==== Data records ====

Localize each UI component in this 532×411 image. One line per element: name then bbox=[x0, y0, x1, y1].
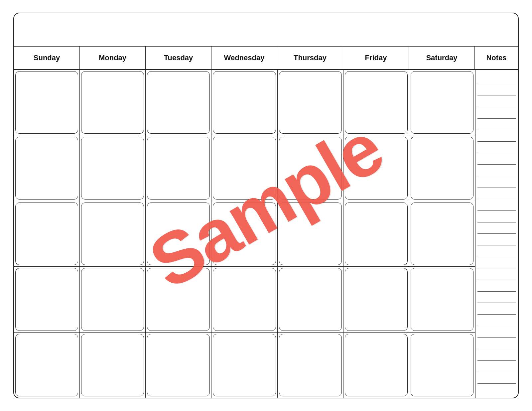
note-line bbox=[477, 315, 516, 326]
calendar-row-1 bbox=[14, 70, 475, 135]
day-cell bbox=[409, 201, 475, 266]
note-line bbox=[477, 84, 516, 96]
note-line bbox=[477, 234, 516, 245]
note-line bbox=[477, 257, 516, 269]
day-cell-inner bbox=[15, 268, 78, 331]
day-cell-inner bbox=[147, 268, 210, 331]
day-cell-inner bbox=[213, 203, 276, 265]
day-cell bbox=[146, 267, 211, 332]
day-cell-inner bbox=[213, 137, 276, 199]
day-cell bbox=[409, 135, 475, 201]
day-cell bbox=[211, 267, 277, 332]
day-cell bbox=[278, 333, 343, 398]
note-line bbox=[477, 303, 516, 315]
day-cell bbox=[278, 135, 343, 201]
note-line bbox=[477, 338, 516, 349]
day-cell bbox=[146, 135, 211, 201]
day-cell-inner bbox=[345, 137, 408, 199]
note-line bbox=[477, 349, 516, 361]
day-cell-inner bbox=[213, 71, 276, 134]
day-cell-inner bbox=[411, 334, 473, 396]
day-cell bbox=[278, 267, 343, 332]
day-cell-inner bbox=[411, 268, 473, 331]
day-cell bbox=[211, 135, 277, 201]
header-friday: Friday bbox=[343, 47, 409, 69]
calendar-row-3 bbox=[14, 201, 475, 267]
day-cell bbox=[80, 135, 146, 201]
note-line bbox=[477, 95, 516, 107]
day-cell-inner bbox=[279, 71, 342, 134]
day-cell-inner bbox=[279, 334, 342, 396]
day-cell bbox=[278, 201, 343, 266]
day-cell-inner bbox=[213, 268, 276, 331]
calendar-body bbox=[14, 70, 518, 398]
day-cell-inner bbox=[345, 203, 408, 265]
day-cell bbox=[14, 135, 80, 201]
day-cell bbox=[80, 333, 146, 398]
note-line bbox=[477, 176, 516, 188]
note-line bbox=[477, 361, 516, 372]
day-cell bbox=[211, 70, 277, 135]
note-line bbox=[477, 107, 516, 119]
day-cell bbox=[80, 201, 146, 266]
day-cell bbox=[14, 201, 80, 266]
header-row: Sunday Monday Tuesday Wednesday Thursday… bbox=[14, 47, 518, 70]
note-line bbox=[477, 268, 516, 280]
day-cell bbox=[409, 70, 475, 135]
day-cell bbox=[80, 70, 146, 135]
day-cell-inner bbox=[15, 71, 78, 134]
calendar-row-2 bbox=[14, 135, 475, 201]
day-cell-inner bbox=[81, 137, 144, 199]
note-line bbox=[477, 222, 516, 234]
header-thursday: Thursday bbox=[277, 47, 343, 69]
day-cell bbox=[146, 201, 211, 266]
day-cell bbox=[278, 70, 343, 135]
days-grid bbox=[14, 70, 475, 398]
day-cell bbox=[14, 333, 80, 398]
day-cell bbox=[409, 333, 475, 398]
calendar-row-4 bbox=[14, 267, 475, 332]
note-line bbox=[477, 199, 516, 211]
note-line bbox=[477, 188, 516, 200]
day-cell-inner bbox=[147, 203, 210, 265]
day-cell-inner bbox=[411, 203, 473, 265]
note-line bbox=[477, 153, 516, 165]
day-cell-inner bbox=[147, 71, 210, 134]
day-cell bbox=[343, 135, 409, 201]
day-cell-inner bbox=[411, 137, 473, 199]
day-cell bbox=[14, 267, 80, 332]
notes-column bbox=[475, 70, 518, 398]
calendar-row-5 bbox=[14, 333, 475, 398]
header-saturday: Saturday bbox=[409, 47, 475, 69]
day-cell bbox=[211, 201, 277, 266]
note-line bbox=[477, 165, 516, 176]
day-cell bbox=[343, 267, 409, 332]
note-line bbox=[477, 130, 516, 142]
day-cell bbox=[343, 70, 409, 135]
day-cell bbox=[14, 70, 80, 135]
day-cell bbox=[146, 70, 211, 135]
day-cell-inner bbox=[147, 137, 210, 199]
note-line bbox=[477, 245, 516, 257]
day-cell-inner bbox=[147, 334, 210, 396]
day-cell-inner bbox=[81, 71, 144, 134]
day-cell-inner bbox=[279, 137, 342, 199]
day-cell bbox=[80, 267, 146, 332]
note-line bbox=[477, 211, 516, 222]
day-cell-inner bbox=[15, 203, 78, 265]
day-cell bbox=[146, 333, 211, 398]
note-line bbox=[477, 280, 516, 292]
day-cell-inner bbox=[279, 268, 342, 331]
day-cell-inner bbox=[81, 268, 144, 331]
day-cell-inner bbox=[213, 334, 276, 396]
note-line bbox=[477, 119, 516, 130]
day-cell-inner bbox=[15, 334, 78, 396]
note-line bbox=[477, 326, 516, 338]
day-cell-inner bbox=[345, 71, 408, 134]
day-cell bbox=[343, 201, 409, 266]
header-wednesday: Wednesday bbox=[211, 47, 277, 69]
note-line bbox=[477, 72, 516, 84]
note-line bbox=[477, 142, 516, 153]
day-cell bbox=[409, 267, 475, 332]
day-cell bbox=[211, 333, 277, 398]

====

◆ **Problem**:
All lines in the records that contain "Thursday" are to be copied and returned.

◆ **Response**:
header-row: Sunday Monday Tuesday Wednesday Thursday… bbox=[14, 47, 518, 70]
header-thursday: Thursday bbox=[277, 47, 343, 69]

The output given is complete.